Requires more complicated SQL: You'll have to join to it somehow
May require changes to other tables to add a foreign key column referencing the new table
Impacts performance because more I/O is needed to join to and read from the new table
Note that I am not saying "never add tables". Just know the costs.
Effects of adding a column
Can be expensive to add a column if the table is large (can take hours for the ALTER TABLE ADD COLUMN to complete and during this time the table wil be locked, effectively bringing your site "down"), but this is a one-time thing
The cost to the project is low: Easy to code/maintain
Usually requires minimal changes to the app - it's a new aspect of a thing, rather than a new thing
Will perform with negligible performance difference.

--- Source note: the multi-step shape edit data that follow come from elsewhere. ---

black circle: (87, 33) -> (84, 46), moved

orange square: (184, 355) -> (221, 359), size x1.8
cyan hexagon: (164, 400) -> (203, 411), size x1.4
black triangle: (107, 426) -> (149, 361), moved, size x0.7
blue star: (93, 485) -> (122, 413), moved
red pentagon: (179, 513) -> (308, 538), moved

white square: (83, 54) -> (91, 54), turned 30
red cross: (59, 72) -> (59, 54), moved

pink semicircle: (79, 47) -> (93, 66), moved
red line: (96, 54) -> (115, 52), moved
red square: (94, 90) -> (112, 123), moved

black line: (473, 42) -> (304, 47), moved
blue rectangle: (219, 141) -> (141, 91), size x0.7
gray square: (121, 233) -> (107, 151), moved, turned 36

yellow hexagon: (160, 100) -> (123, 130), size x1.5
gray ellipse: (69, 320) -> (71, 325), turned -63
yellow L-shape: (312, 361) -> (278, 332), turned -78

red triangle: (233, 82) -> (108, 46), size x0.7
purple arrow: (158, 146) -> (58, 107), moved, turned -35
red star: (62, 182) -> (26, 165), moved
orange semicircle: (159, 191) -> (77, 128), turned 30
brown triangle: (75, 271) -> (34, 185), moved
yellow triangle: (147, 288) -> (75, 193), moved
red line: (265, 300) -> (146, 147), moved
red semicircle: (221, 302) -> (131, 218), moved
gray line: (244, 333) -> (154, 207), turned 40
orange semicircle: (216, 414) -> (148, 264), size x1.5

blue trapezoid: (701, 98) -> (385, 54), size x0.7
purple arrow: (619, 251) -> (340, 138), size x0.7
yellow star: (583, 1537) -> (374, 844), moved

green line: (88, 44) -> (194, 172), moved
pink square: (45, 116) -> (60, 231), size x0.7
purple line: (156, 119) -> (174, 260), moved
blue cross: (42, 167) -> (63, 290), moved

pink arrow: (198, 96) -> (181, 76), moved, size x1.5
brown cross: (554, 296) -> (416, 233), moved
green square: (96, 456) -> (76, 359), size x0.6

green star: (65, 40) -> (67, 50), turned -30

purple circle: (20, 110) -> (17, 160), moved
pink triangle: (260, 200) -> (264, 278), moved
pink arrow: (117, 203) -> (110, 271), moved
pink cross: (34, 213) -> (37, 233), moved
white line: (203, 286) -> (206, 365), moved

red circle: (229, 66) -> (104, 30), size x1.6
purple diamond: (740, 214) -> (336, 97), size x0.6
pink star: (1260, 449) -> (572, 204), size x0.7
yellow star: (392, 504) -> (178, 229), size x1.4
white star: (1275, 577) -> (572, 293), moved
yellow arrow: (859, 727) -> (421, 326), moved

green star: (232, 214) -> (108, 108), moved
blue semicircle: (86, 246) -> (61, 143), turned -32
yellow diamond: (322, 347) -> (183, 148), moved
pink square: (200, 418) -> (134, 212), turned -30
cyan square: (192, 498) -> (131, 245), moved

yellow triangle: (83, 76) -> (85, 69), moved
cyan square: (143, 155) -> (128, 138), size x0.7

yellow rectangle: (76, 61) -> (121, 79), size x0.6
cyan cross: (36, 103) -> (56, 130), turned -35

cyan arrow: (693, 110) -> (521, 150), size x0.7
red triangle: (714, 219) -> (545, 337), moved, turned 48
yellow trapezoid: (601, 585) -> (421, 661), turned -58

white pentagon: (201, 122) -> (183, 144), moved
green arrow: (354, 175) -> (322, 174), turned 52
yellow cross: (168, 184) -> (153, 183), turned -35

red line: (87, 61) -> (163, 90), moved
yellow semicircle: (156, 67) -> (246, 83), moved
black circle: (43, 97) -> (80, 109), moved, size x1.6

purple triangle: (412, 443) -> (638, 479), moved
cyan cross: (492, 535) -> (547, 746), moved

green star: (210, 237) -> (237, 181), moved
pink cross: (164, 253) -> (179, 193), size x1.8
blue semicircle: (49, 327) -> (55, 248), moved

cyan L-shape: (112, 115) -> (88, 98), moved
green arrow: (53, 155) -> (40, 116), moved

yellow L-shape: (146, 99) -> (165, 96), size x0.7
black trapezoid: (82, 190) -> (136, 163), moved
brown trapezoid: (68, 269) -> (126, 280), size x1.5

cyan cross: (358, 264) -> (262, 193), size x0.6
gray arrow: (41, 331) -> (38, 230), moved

Will not be measurably worse, but may be a lot faster depending on the situation (if having the new column avoids joining or expensive calculations).
Effects of adding rows
Zero: If your data model can handle your new business idea by just adding more rows, that's the best option
(Pedants kindly refrain from making comments such as "there is no such thing as 'zero' impact", or "but there will still be more disk used for more rows" etc - I'm talking about material impact to the DB/project/code)
To answer the question: Option 1 is best (i.e. add a column to the payment option table).
The reasoning is based on the guidelines above and this situation is a good fit for those guidelines.
Further,
I would also store "standard" payment options in the same table, but with a NULL userid; that way you only have to add new payment options when you really have one, rather than for every customer even if they use a standard one.
It also means your invoice table does not need changing, which is a good thing - it means minimal impact to that part of your app.
It seems to me that there are merely "Payment Terms" and "Users". The decision of what are the "Default" payment terms is a business rule, and therefore would be best represented in the business layer of your application.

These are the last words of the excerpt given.